JR石巻駅から徒歩すぐの商店街にある「日和キッチン」。大正時代の建物をモダンにリノベーションした店内は、どこか懐かしく居心地のいい空間です。オーナーの天野美紀さんは首都圏で活動していた建築家。震災後、石巻にボランティアとして通ううちに、この土地の食の魅力を発信して街を活気づかせたいと考えるようになったのだそう。

土・日曜に早朝6時半から店を開けるのは、夜行バスで石巻に着いた旅行客やボランティアの人たちが、駅からすぐの場所で温かい朝ご飯が食べられるようにとの心づかいから。おいしいお米に新鮮な海の幸、山の幸を使った煮物や漬物など、真心のこもった食事が、朝も昼も味わえます。特に昼のワンコインで食べられるランチが好評です。



「日和キッチン」の大きな魅力は、牡鹿半島の鹿肉を使ったジビエ料理が味わえることです。地元猟友会から届けられる鹿肉は、完璧な下処理が施してあるため臭みがなくてやわらかい上質なもの。ミネラルも豊富で、牛肉や豚肉に比べてカロリーは3分の1、脂質は10分の1とヘルシーな食材です。
ランチで気軽に味わうなら「鹿カレー」(平日750円、土・日曜900円)がおすすめ。口の中で崩れるほどやわらかく煮込まれた赤身の鹿肉がスパイシーなカレーにぴったりです。夜は、たたきやローストなど本格的なジビエ料理をどうぞ。鹿肉料理によく合う、山形産の芳醇な地ワインや宮城の地酒とともに楽しめます。
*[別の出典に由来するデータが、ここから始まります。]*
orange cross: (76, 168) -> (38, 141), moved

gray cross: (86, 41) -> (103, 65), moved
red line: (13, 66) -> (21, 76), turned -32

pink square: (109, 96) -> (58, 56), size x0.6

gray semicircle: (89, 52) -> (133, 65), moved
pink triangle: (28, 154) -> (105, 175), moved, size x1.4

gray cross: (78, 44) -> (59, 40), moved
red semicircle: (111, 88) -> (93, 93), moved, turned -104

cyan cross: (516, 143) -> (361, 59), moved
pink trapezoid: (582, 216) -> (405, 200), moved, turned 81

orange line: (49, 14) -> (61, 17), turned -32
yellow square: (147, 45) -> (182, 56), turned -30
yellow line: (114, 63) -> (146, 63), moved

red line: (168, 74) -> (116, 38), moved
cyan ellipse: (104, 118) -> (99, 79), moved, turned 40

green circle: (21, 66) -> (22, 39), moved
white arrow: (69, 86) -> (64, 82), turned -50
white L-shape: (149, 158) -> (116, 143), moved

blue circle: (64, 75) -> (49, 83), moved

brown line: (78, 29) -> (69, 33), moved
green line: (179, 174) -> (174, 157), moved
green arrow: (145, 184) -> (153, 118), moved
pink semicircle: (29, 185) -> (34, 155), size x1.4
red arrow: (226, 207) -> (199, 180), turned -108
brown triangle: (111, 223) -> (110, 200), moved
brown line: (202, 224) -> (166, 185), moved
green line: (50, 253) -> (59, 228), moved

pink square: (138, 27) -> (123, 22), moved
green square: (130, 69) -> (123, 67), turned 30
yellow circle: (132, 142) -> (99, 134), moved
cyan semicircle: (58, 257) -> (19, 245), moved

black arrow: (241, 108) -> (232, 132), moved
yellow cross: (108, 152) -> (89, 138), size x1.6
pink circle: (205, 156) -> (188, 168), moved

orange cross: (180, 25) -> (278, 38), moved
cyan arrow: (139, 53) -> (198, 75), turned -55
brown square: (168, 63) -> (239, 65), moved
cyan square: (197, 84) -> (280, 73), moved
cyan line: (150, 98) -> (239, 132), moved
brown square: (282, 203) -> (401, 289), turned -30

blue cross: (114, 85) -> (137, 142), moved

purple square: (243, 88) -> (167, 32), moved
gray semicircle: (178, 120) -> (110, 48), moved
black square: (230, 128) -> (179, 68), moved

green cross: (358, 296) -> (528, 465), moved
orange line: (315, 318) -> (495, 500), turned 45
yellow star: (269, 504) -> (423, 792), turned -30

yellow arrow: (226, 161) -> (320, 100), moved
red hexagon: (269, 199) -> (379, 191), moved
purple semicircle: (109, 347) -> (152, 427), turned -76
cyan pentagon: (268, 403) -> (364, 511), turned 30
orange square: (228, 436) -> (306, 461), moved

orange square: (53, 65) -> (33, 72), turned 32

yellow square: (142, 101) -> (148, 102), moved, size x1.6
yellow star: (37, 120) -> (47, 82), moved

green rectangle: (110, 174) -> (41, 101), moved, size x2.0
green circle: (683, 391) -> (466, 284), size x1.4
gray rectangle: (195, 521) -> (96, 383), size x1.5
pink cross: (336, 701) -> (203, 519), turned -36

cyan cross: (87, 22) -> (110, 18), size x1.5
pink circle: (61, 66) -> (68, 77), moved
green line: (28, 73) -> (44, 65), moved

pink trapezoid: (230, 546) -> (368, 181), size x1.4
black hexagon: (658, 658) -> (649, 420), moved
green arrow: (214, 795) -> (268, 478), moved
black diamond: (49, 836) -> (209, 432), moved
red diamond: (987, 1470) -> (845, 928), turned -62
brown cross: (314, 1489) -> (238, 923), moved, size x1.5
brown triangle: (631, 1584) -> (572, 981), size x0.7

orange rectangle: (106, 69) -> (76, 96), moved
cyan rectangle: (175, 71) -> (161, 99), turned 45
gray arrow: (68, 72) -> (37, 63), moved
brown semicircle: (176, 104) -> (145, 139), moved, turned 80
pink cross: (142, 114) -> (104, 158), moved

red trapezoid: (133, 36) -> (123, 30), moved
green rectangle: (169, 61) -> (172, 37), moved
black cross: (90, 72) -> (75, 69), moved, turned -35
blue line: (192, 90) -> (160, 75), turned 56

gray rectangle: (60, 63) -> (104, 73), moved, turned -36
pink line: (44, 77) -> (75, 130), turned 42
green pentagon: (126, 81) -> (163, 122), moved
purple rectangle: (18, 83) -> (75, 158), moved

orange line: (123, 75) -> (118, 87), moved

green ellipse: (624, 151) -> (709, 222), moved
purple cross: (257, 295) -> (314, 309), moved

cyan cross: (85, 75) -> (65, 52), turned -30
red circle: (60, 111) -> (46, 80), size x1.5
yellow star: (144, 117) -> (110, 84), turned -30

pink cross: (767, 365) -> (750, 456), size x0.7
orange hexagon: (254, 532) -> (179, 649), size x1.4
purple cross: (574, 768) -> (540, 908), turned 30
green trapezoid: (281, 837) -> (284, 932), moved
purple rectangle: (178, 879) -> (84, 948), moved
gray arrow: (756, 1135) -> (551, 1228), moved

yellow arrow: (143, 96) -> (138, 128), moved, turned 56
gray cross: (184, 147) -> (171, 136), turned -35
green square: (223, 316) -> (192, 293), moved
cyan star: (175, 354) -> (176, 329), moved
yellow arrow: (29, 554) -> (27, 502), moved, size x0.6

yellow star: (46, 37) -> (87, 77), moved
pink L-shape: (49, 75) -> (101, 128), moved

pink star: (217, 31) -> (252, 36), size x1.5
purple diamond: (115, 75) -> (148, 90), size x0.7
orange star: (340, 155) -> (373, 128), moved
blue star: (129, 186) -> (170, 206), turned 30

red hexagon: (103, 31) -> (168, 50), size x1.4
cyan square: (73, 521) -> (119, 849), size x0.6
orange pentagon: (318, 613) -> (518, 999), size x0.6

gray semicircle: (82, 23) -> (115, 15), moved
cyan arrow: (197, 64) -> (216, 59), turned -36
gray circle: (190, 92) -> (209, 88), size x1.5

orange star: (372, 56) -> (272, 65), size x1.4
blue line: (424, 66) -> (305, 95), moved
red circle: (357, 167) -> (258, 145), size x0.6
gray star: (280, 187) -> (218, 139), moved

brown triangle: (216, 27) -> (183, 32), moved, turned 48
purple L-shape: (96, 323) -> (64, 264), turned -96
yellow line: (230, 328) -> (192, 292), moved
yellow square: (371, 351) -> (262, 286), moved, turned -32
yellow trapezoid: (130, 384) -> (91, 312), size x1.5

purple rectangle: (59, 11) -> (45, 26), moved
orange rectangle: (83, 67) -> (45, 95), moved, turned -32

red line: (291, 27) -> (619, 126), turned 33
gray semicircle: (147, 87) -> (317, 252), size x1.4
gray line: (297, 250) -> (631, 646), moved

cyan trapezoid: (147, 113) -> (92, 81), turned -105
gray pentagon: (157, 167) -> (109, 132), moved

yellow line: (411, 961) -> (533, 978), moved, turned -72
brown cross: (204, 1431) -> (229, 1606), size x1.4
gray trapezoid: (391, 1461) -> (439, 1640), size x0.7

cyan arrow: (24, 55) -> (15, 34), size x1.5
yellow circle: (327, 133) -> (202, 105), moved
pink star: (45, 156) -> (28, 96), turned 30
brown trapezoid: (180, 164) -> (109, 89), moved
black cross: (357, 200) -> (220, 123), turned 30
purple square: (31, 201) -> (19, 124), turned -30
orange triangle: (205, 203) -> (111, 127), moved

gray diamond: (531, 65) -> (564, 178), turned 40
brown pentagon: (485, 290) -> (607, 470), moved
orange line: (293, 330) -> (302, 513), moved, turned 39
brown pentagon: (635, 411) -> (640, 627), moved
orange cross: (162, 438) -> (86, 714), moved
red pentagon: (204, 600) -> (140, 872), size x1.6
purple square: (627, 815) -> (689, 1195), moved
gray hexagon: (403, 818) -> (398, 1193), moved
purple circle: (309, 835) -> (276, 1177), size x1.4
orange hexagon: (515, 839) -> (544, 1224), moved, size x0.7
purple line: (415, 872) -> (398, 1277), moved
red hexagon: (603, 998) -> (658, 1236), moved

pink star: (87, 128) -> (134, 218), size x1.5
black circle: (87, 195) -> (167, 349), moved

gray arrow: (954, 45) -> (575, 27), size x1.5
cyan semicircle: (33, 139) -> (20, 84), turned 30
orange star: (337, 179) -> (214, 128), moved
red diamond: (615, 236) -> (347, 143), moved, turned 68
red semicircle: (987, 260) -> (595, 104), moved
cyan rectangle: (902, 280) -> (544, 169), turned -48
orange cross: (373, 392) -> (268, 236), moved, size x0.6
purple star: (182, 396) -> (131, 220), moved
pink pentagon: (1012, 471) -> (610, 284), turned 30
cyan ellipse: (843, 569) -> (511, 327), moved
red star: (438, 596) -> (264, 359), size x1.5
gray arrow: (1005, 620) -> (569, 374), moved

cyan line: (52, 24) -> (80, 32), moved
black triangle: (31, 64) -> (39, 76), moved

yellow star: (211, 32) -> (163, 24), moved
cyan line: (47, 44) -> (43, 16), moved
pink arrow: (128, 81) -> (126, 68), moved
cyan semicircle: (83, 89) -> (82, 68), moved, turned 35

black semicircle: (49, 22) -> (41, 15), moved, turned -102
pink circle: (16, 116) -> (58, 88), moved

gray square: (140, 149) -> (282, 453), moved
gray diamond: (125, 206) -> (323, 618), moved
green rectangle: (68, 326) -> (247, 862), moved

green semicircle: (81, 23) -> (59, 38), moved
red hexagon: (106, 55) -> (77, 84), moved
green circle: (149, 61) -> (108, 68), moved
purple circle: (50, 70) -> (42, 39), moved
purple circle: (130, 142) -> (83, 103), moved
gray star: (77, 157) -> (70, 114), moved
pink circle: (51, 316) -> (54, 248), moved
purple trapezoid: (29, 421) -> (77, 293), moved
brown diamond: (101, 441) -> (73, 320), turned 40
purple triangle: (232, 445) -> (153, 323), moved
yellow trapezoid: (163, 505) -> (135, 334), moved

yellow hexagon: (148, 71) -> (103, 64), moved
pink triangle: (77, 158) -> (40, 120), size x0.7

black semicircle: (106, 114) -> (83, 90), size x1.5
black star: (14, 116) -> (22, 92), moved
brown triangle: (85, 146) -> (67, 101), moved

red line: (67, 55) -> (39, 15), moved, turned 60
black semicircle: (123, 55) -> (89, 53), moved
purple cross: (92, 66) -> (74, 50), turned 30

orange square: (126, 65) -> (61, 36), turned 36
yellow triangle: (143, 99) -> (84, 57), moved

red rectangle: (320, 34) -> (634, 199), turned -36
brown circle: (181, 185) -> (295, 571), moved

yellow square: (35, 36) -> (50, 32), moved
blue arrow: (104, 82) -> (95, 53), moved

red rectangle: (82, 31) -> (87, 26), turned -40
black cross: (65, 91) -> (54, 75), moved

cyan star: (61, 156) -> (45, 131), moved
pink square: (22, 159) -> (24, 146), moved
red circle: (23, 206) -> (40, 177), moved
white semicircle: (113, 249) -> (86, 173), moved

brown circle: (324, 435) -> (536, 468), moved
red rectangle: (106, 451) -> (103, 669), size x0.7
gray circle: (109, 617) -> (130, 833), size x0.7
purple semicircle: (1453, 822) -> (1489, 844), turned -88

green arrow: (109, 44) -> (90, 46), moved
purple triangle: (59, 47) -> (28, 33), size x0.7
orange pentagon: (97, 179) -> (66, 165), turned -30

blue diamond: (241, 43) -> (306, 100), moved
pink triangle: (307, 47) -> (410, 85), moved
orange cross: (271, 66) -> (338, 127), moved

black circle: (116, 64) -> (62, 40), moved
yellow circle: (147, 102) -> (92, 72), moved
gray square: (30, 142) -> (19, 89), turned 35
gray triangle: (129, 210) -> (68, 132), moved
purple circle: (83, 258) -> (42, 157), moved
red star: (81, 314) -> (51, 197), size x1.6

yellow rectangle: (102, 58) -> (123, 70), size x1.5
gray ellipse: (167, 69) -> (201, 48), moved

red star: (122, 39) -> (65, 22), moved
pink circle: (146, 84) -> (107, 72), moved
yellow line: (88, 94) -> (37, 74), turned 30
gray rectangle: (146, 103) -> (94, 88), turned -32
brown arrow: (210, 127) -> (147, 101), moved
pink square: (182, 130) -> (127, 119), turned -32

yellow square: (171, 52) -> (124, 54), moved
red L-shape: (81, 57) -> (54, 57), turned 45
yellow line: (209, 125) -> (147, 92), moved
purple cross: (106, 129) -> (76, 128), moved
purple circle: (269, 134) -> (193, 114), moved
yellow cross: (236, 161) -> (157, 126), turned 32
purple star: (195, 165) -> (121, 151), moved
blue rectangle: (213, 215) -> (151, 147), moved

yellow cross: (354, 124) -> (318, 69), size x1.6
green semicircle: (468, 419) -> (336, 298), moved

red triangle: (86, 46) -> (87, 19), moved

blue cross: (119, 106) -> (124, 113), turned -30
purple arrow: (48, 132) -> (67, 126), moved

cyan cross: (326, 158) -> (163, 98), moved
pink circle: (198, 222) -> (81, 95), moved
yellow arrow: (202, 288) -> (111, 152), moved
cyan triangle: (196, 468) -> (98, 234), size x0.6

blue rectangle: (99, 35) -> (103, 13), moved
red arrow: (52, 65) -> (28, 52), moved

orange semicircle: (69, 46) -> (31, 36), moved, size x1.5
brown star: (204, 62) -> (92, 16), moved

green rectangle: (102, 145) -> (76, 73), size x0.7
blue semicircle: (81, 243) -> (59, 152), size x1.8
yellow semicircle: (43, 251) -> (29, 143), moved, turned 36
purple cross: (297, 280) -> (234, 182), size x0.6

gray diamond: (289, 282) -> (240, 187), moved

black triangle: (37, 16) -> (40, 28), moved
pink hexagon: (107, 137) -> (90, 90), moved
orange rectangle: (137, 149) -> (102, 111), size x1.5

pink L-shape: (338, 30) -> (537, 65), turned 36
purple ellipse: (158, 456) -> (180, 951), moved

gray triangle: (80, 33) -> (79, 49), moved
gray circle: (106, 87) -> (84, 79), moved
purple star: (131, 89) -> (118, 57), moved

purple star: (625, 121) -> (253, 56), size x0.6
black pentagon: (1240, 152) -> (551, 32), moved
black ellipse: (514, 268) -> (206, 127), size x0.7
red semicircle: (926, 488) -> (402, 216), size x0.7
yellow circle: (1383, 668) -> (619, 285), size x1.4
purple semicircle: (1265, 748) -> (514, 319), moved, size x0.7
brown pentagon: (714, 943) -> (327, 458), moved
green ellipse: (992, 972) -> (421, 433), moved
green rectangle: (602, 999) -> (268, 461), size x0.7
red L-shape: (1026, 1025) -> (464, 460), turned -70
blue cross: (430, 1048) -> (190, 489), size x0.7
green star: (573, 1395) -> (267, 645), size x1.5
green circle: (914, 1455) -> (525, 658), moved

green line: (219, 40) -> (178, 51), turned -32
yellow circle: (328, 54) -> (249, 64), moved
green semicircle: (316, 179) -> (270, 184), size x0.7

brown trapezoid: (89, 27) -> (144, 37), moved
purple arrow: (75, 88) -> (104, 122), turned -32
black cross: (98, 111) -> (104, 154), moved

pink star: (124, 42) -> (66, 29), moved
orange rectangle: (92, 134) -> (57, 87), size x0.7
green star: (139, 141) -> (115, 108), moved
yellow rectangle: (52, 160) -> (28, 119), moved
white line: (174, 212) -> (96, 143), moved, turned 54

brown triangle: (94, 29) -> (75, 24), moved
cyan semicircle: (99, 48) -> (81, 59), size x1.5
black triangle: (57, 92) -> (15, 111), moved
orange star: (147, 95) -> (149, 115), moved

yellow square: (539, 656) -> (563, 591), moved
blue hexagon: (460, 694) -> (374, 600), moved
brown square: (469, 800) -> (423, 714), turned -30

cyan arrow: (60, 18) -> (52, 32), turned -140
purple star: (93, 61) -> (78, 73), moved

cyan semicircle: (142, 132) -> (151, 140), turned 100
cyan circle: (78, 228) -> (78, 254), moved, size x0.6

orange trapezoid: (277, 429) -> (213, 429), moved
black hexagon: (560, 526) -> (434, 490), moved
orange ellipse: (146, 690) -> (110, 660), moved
たくさんの人が集い、ゆったりと食事を楽しむ「日和キッチン」。調理の様子が見えるオープンキッチンは、安心感と温かな雰囲気を醸し出します。パン職人のスタッフが手作りするハードタイプのパンも隠れた人気で、おみやげに買い求める人も多いそう。

朝、昼、夜、それぞれ違う表情を見せる「日和キッチン」で、石巻の素朴な家庭料理や本格的なジビエ料理を楽しんでみてはいかがですか。